Graphic by Megan Verhey

Anyone living with severe food allergies can attest to how inconvenient and worrisome they can be, often forcing the afflicted to be carrying medication with them at all times in case of a bad attack, not to mention having to constantly check food packaging ingredient lists and notify restaurant servers of their allergy ahead of time to ensure their meals are prepared appropriately.

Fourth-year University of Guelph student Kathleen Keon, who has had a severe nut allergy since childhood is familiar with these difficulties. 

“When eating out, I always tell the waiter or waitress that I have an allergy to peanuts and tree nuts…there is rarely a problem to accommodate that, although a couple times I have been told that the restaurant couldn’t guarantee anything,” said Keon. “When I grocery shop, I always read the labels of anything I haven’t tried or haven’t had in a while, and I avoid eating things that don’t have labels and usually have to stay away from dessert food.”

Six to eight per cent of children residing in North America are afflicted with some type of food allergy, the most common of which include milk, eggs and various nuts, and from an early age are weighed down with the extra responsibility of being particularly careful about everything they ingest.

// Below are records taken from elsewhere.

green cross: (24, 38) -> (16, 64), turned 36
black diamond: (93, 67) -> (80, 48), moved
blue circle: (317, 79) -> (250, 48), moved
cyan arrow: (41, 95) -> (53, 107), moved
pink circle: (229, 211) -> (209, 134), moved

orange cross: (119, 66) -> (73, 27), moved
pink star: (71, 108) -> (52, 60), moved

But what if this could be changed and children with food allergies could build a tolerance to the food that triggers allergy attacks? U of G Food Science professor Yoshinori Mine has been seeking to answer this question through his recent research with mouse models. Mine found that mice predisposed to an egg allergy became desensitized to the allergen after repeatedly ingesting only a particular portion of the protein- one of its smaller subunits, known as a peptide- known to trigger the allergic reaction.

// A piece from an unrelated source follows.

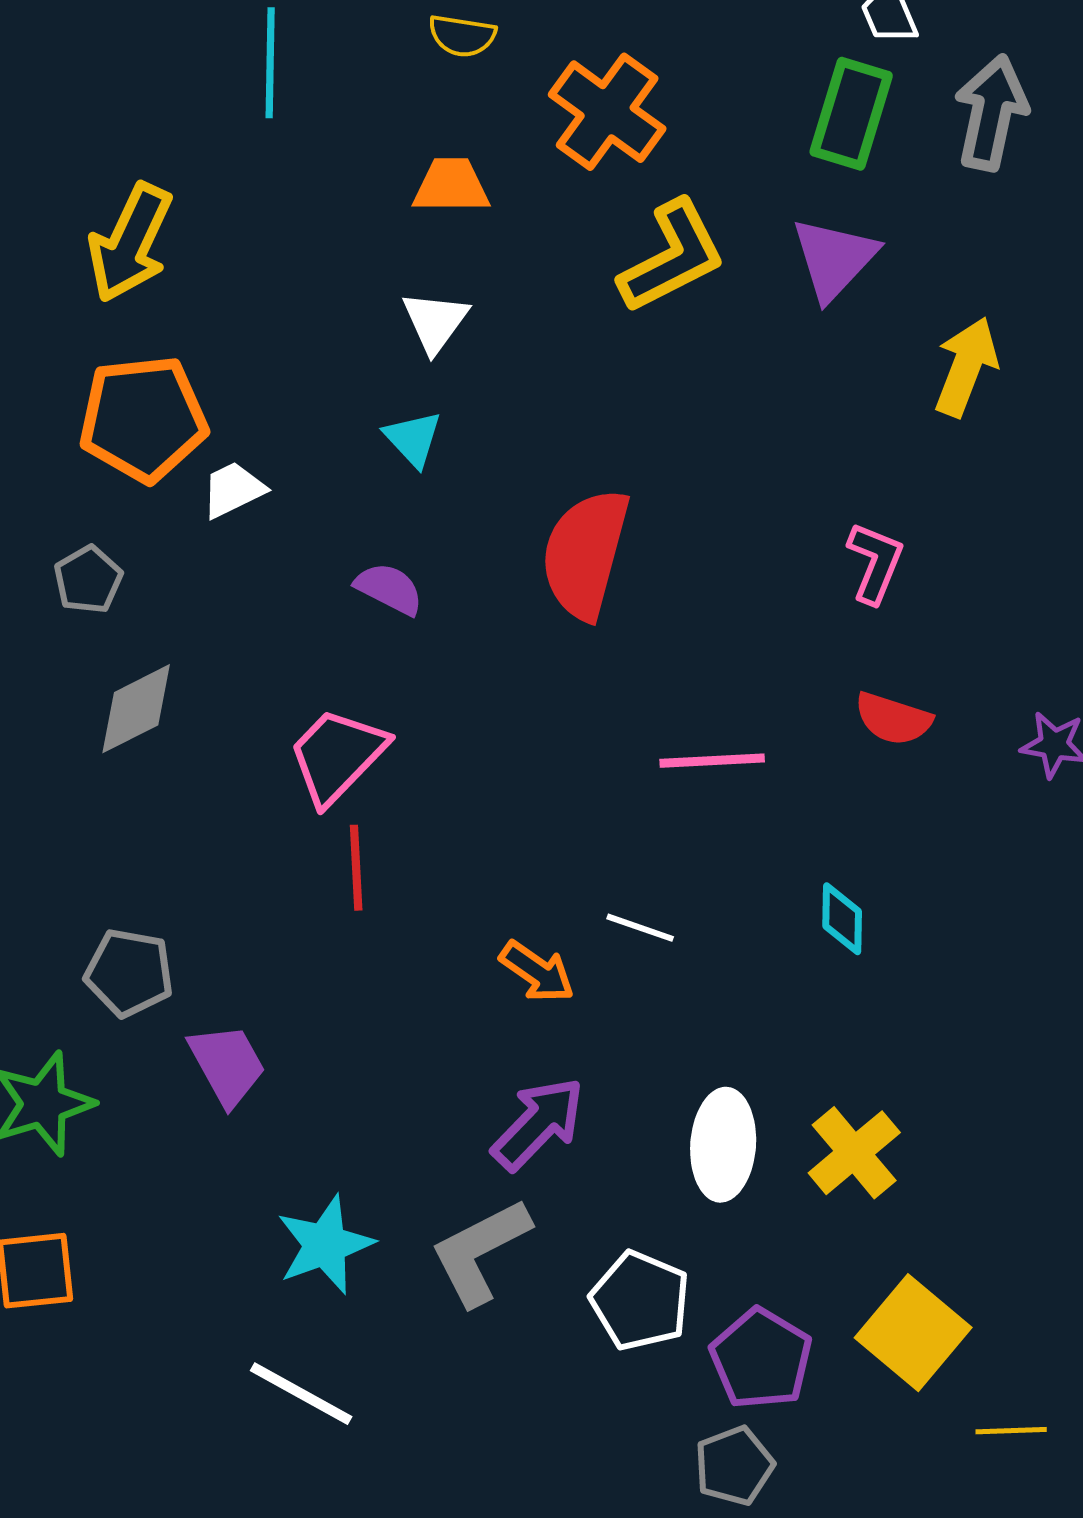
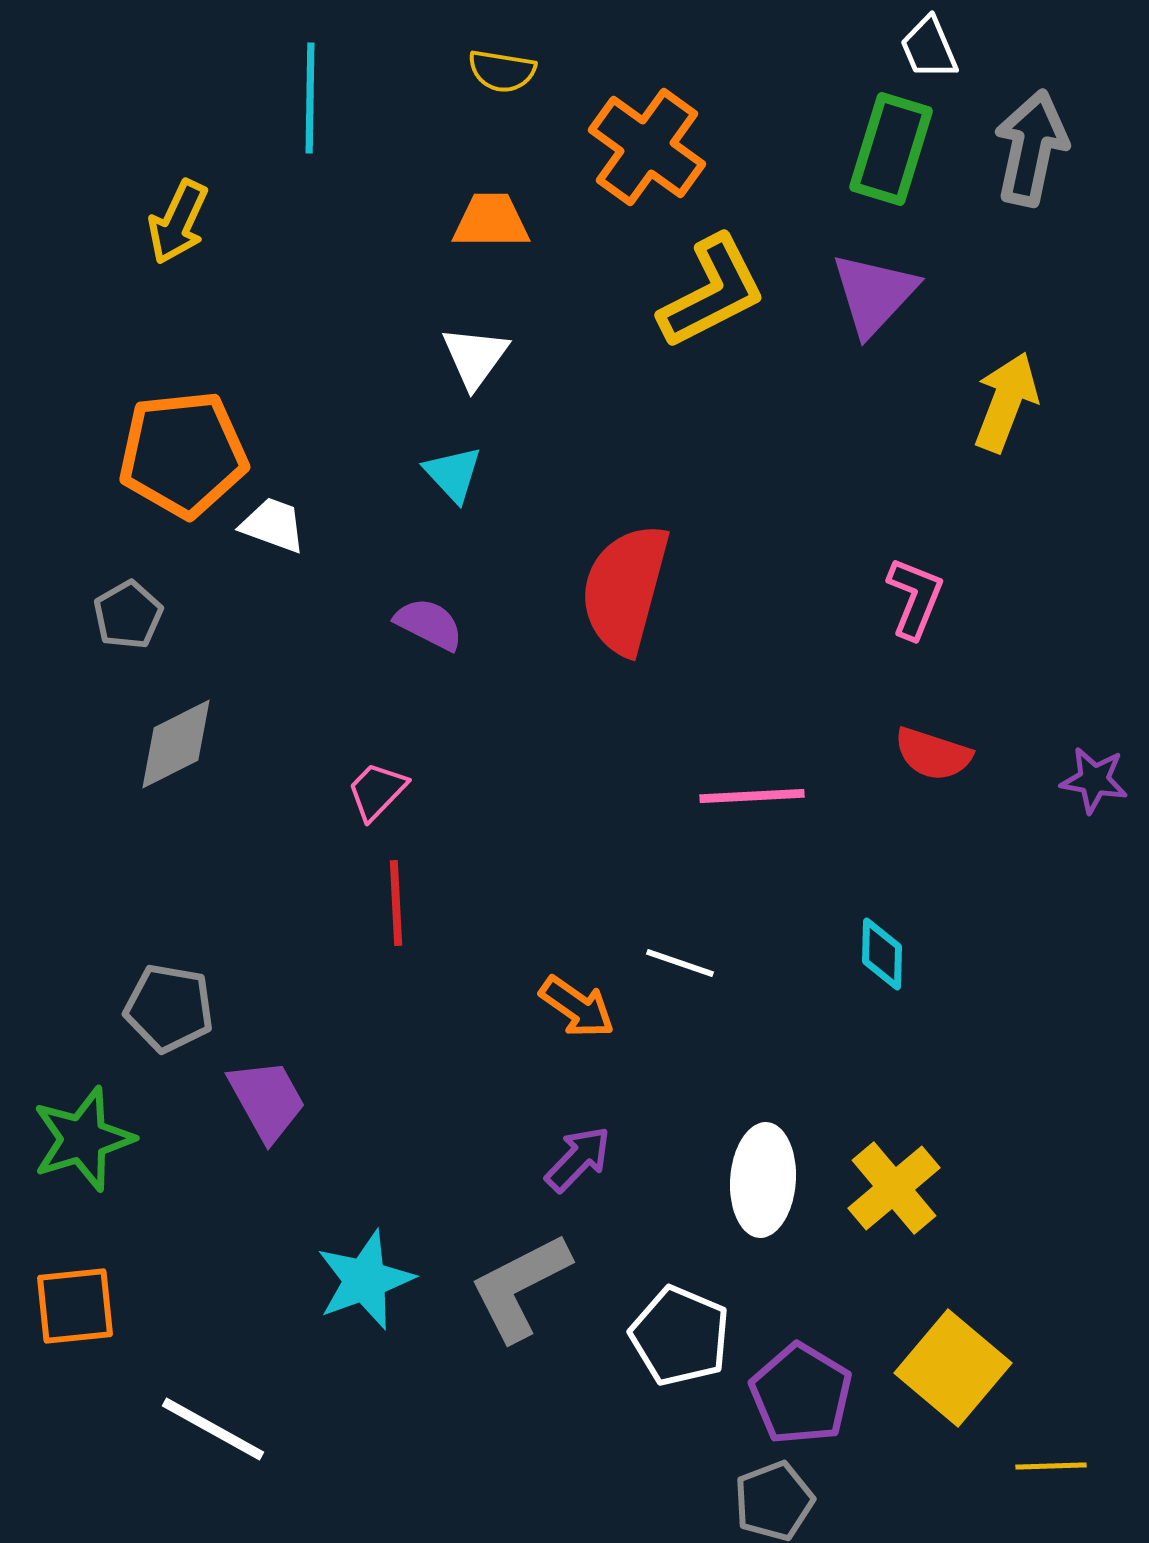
yellow arrow: (130, 243) -> (178, 222), moved, size x0.7
white trapezoid: (233, 490) -> (273, 525), turned 46
pink trapezoid: (337, 756) -> (377, 791), size x0.6
purple arrow: (538, 1124) -> (578, 1159), size x0.7
white line: (301, 1394) -> (213, 1429), moved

“By ingesting only the peptides and not the whole protein, the body suppresses the urge to react,” Mine explains. “After repeated exposure, the body learns to accept the protein instead of trying to defend itself against it. This approach has huge promise for humans for providing a safer more convenient approach to dealing with allergies in children.”

Mine, originally from Japan, relocated his family from Tokyo to Guelph when his daughter was only three years-old. At such a young age, she was already afflicted with a severe egg allergy that could trigger unpleasant and dangerous symptoms including hives, vomiting, and anaphylactic shock. Although the relocation to Canada was not enough to alleviate his daughter’s unfortunate allergies, Mine has been successfully researching this field of study for some time now.

Mine fed peptides from egg protein over a period of several weeks to a group of mice with egg allergies. Then, he exposed them to the full egg protein. The results were promising with approximately 80 per cent of mice no longer exhibited symptoms of allergic reaction and the remaining mice only displayed symptoms much milder than previously shown prior to his multi-week exposure to the egg peptide treatment. Mine is now looking to gain approval and funding to commence human trials, perhaps as early as next year, although treatment would likely not be made available for a several more years.